A Database That Could Revolutionize Health Care

Health care data could fill 60 million of these

Think of it as a health policy wonk’s dream: Football stadium after football stadium packed to the brim with…health insurance claims data.


An odd dream, to be sure. But health insurance data is crucial to understand how health care dollars get spent. It shows how people use health care, what’s changing and, in some cases, why. Health insurers, however, have tended to keep that data private, as it could tip competitors off to how they handle business.
That all, however, changes today. This morning a new nonprofit called the Health Care Cost Institute will roll out a database of 5 billion health insurance claims (all stripped of the individual health plan’s identity, to address privacy concerns).
Researchers will be able to access that data, largely using it to probe a critical question: What makes health care so expensive?
The Health Care Cost Institute database is massive. With data voluntarily supplied by Aetna, Humana, UnitedHealth and Kaiser Permanente, it covers 33 million Americans with employer-sponsored health insurance. In order to store just one of those insurers’ data in paper form, you would need 60 million four-foot filing cabinets.
“It’s the first time that this data has ever been assembled like this,” says Martin Gaynor, who chairs the Health Cost Care Institute Board, adding that the non-profit’s data people “have been working like crazy to make this happen.”
The database has been in the works for about two years. “At various junctures, it would look like this wasn’t going happen,” says Gaynor, who is also a professor of economics and health policy at Carnegie Mellon University. “There was a lot of effort to make all the data line up.”
Now that all the data is in one place, researchers can start to tackle questions like: Where is health care expensive? Are certain procedures driving up prices? Is health care becoming more costly because of higher prices or volume?
HCCI’s own economists have tackled that last question, in a report out today, the first to use the new database.
It finds that higher prices charged by hospitals and other prices have driven health care cost growth during the recession, rather than Americans using more medicine.
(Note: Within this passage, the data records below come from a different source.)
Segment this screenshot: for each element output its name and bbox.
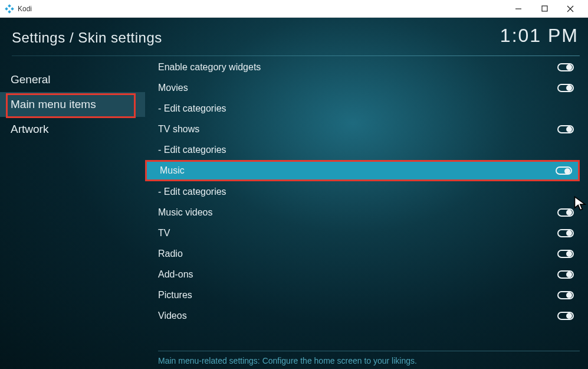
close-button[interactable] — [564, 3, 576, 15]
svg-rect-5 — [542, 6, 547, 11]
sidebar-item-artwork[interactable]: Artwork — [0, 117, 145, 142]
svg-rect-2 — [11, 7, 14, 11]
minimize-button[interactable] — [513, 3, 524, 15]
row-label: Add-ons — [158, 269, 557, 280]
row-label: - Edit categories — [158, 103, 574, 114]
toggle-switch[interactable] — [557, 63, 574, 71]
settings-list: Enable category widgetsMovies- Edit cate… — [145, 57, 588, 369]
row-music-videos[interactable]: Music videos — [145, 202, 580, 223]
row-label: Enable category widgets — [158, 62, 557, 73]
toggle-switch[interactable] — [557, 291, 574, 299]
row-label: Music videos — [158, 207, 557, 218]
app-body: Settings / Skin settings 1:01 PM General… — [0, 18, 588, 369]
window-controls — [513, 3, 576, 15]
row-label: Music — [160, 165, 556, 176]
sidebar-item-label: General — [11, 73, 51, 86]
svg-rect-1 — [5, 7, 8, 11]
sidebar-item-label: Artwork — [11, 123, 48, 136]
row-label: - Edit categories — [158, 187, 574, 197]
content-body: GeneralMain menu itemsArtwork Enable cat… — [0, 57, 588, 369]
sidebar-item-label: Main menu items — [11, 98, 96, 111]
row-movies[interactable]: Movies — [145, 77, 580, 98]
svg-rect-3 — [8, 10, 11, 14]
row-enable-category-widgets[interactable]: Enable category widgets — [145, 57, 580, 77]
row-tv[interactable]: TV — [145, 223, 580, 243]
sidebar: GeneralMain menu itemsArtwork — [0, 57, 145, 369]
clock: 1:01 PM — [500, 25, 579, 47]
toggle-switch[interactable] — [557, 229, 574, 237]
row-label: Radio — [158, 249, 557, 259]
toggle-switch[interactable] — [557, 270, 574, 279]
header-divider — [12, 55, 580, 56]
row-add-ons[interactable]: Add-ons — [145, 264, 580, 285]
row-tv-shows[interactable]: TV shows — [145, 119, 580, 139]
app-window: Kodi Settings / Skin settings 1:01 PM Ge… — [0, 0, 588, 369]
breadcrumb: Settings / Skin settings — [12, 30, 162, 46]
footer-help-text: Main menu-related settings: Configure th… — [158, 351, 580, 365]
row-pictures[interactable]: Pictures — [145, 285, 580, 305]
row-label: TV — [158, 228, 557, 239]
toggle-switch[interactable] — [557, 250, 574, 258]
toggle-switch[interactable] — [557, 208, 574, 217]
toggle-switch[interactable] — [557, 84, 574, 92]
row-label: TV shows — [158, 124, 557, 135]
kodi-icon — [5, 4, 14, 14]
row-radio[interactable]: Radio — [145, 243, 580, 264]
window-title: Kodi — [18, 5, 513, 13]
row-label: - Edit categories — [158, 145, 574, 155]
row-videos[interactable]: Videos — [145, 305, 580, 326]
row-music[interactable]: Music — [145, 160, 580, 181]
toggle-switch[interactable] — [557, 312, 574, 320]
sidebar-item-main-menu-items[interactable]: Main menu items — [0, 92, 145, 117]
row-edit-categories-music[interactable]: - Edit categories — [145, 181, 580, 202]
svg-rect-0 — [8, 4, 11, 8]
row-label: Pictures — [158, 290, 557, 301]
maximize-button[interactable] — [538, 3, 550, 15]
toggle-switch[interactable] — [557, 125, 574, 133]
toggle-switch[interactable] — [556, 166, 572, 175]
row-edit-categories-tvshows[interactable]: - Edit categories — [145, 139, 580, 160]
row-label: Movies — [158, 83, 557, 93]
row-label: Videos — [158, 311, 557, 321]
sidebar-item-general[interactable]: General — [0, 67, 145, 92]
titlebar: Kodi — [0, 0, 588, 18]
row-edit-categories-movies[interactable]: - Edit categories — [145, 98, 580, 119]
Medical prices grew three times faster than the Consumer Price Index, a measure of price inflation, between 2009 and 2010.
This confirms similar trends seen in the National Health Expenditures report as well as in Medicare data, both of which show people using less health care as the economy slowed.
The HCCI database allows researchers to dig even deeper beyond that general explanation, to reveal that it’s very specific types of medicine that are getting expensive fast. The cost of an emergency room visit went up 11 percent between 2009 and 2010, while the price of a trip to a skilled nursing facility actually fell by 3.2 percent over the same time period.
Researchers have usually relied on Medicare data to answer these questions. The Dartmouth Atlas, which has spearheaded much of the country’s health cost research, relies on that data, largely because the federal government makes it available. And while the 30 million Medicare patients make for a large dataset, they do have the distinct statistical disadvantage of all being elderly.
With the HCCI database, researchers can understand better what’s happening to the 87 percent of the population under 65. Preliminary research suggests that there are indeed different things happening in each age group: While health care costs grew 4.5 percent for the under-18 population between 2009 and 2010, the rate of change was half that for older adults between 45 and 54.
This is the first study to use the HCCI data, although more are in the works. Gaynor has been inundated with about 130 requests from health policy researchers to use the database. While his team sifts through those, three approved studies are already tackling big health policy questions.
Researchers at Northwestern University are using the data to probe the effect of business cycles on health insurance. That could get at one big question in health policy right now, as to whether the recession is responsible for a slowdown in health care costs. Carnegie Mellon-based economists are teaming up with researchers at the London School of Economics to look at variations in hospital pricing, which may provide data similar to that of the well-respected Dartmouth Atlas, except for the non-Medicare population.
“There is immense interest in gaining access,” says HCCI executive director David Newman. “We’re having trouble keeping up with that.”